Day 20 of Noirvember: The Dark Page – Part II

Two years ago, during Noirvember, I wrote about one of my book collection treasures, a beautiful coffee table tome called The Dark Page: Books That Inspired American Film Noir, by Kevin Johnson. The Dark Page shares beautiful photos of books that were the basis of film noir features in America, and provides trivia tidbits (my favorites!) about both the books and the movies.

My post back then focused on Part I of this double-volume set; this year, I thought I’d write about some of the books in Part II, which covers 1950 to 1965.

Book: Mischief by Charlotte Armstrong

Movie: Don’t Bother to Knock (1952), starring Richard Widmark, Anne Bancroft, and Marilyn Monroe

Originally, Dorothy McGuire was cast in the starring role in the film, and Jules Dassin (who would go on to direct a top-notch heist movie, Rififi) was tapped as director. Both were replaced for the final film, McGuire by Anne Bancroft, in her big-screen debut, and Dassin by Roy Baker.

Book: The Bloody Spur by Charles Einstein

Movie: While the City Sleeps (1956)

Author Charles Einstein is the older half-brother of comedian/actor/director Albert Brooks (who was born Albert Einstein) and actor-comedian Bob Einstein (better known as Super Dave Osborne). The story was based on the William Heirens serial killings that took place in Chicago in the mid-1940s.

Book: Strangers on a Train by Patricia Highsmith

Movie: Strangers on a Train, starring Farley Granger, Robert Walker, and Ruth Roman

Famed writer Raymond Chandler worked on the screeplay, but director Alfred Hitchcock wasn’t happy with the work he did and he wound up hiring Czenzi Ormonde, one of Ben Hecht’s assistants, to finish it. “Whenever I collaborate with another writer who, like myself, specializes in mystery, thriller, or suspense, things don’t seems to work out too well,” Hitchcock told Francois Truffaut in his 1967 interview. “We’d sit together and I would say, ‘Why not do it this way?’ and he’s answer, ‘Well, if you can puzzle it out, what do you need me for?’”

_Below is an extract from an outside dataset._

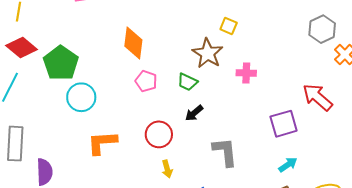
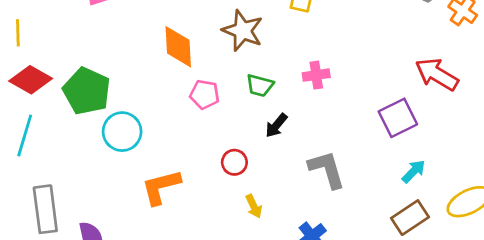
brown star: (208, 53) -> (243, 31), moved
pink cross: (246, 73) -> (316, 75), moved
red circle: (159, 134) -> (234, 162), size x0.7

Book: The Harder They Fall by Budd Schulberg

Movie: The Harder They Fall (1956), starring Humphrey Bogart, Rod Steiger, and Jan Sterling

The book was based on the Primo Carnera boxing scandal. This was Bogart’s last film; he was dying of cancer during production, but he was so close-mouthed about his illness that even the film’s producer didn’t know.

Book: The Condemned by Jo Pagano

Movie: The Sound of Fury (AKA Try and Get Me), starring Frank Lovejoy, Lloyd Bridges, and Richard Carlson

The novel was based on the case of two killers in San Jose, California who were hanged by a lynch mob in November 1933. The 1936 Fritz Lang film Fury, starring Spencer Tracy, was also based on this incident.

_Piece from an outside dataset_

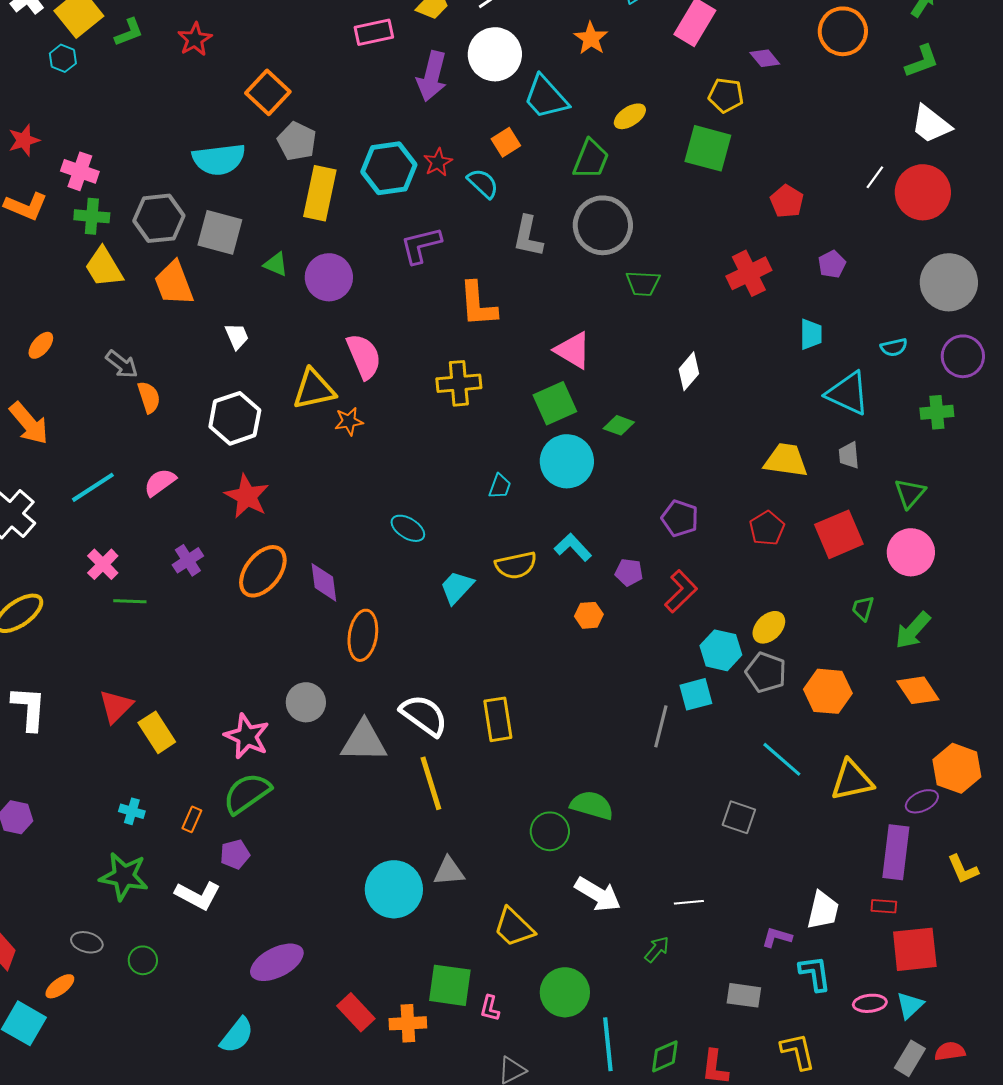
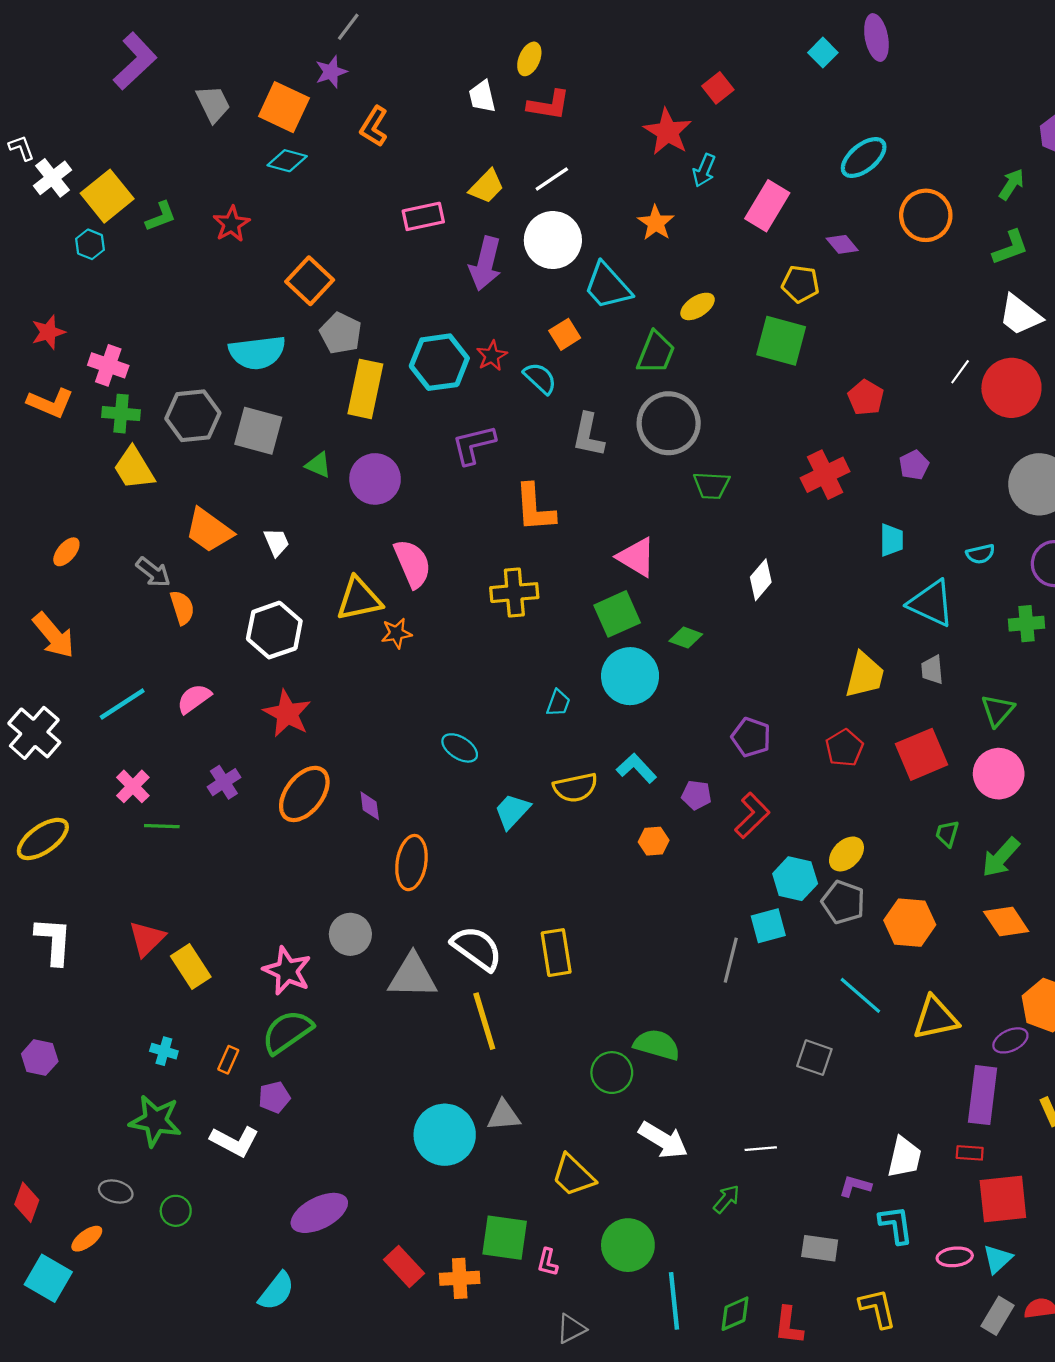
orange trapezoid: (174, 283) -> (209, 530), moved, turned -33
yellow trapezoid: (786, 460) -> (865, 675), turned 96
purple diamond: (324, 582) -> (370, 806), size x0.7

Book: Sudden Fear by Edna Sherrry

Movie: Sudden Fear (1952), starring Joan Crawford, Jack Palance, and Gloria Grahame

The role of the husband in the film was first offered to Marlon Brando, and Clark Gable was also considered (the director, David Miller, put the kibosh on the Gable casting, saying that Gable was too old for the part). Both Joan Crawford and Jack Palance earned Academy Award nominations for their performances.

If you can, check out some of these books and films — you won’t be sorry.

Join me tomorrow for Day 21 of Noirvember!

~ by shadowsandsatin on November 20, 2019.

4 Responses to “Day 20 of Noirvember: The Dark Page – Part II”

  1. Re:STRANGERS ON A TRAIN. Initially Highsmith did not like the film. But she changed her mind and told Hitchcock.

  2. I’d love to read ” Mischief” as I’m quite the fan of “Don’t Bother to Knock”! Thanks for the fun post.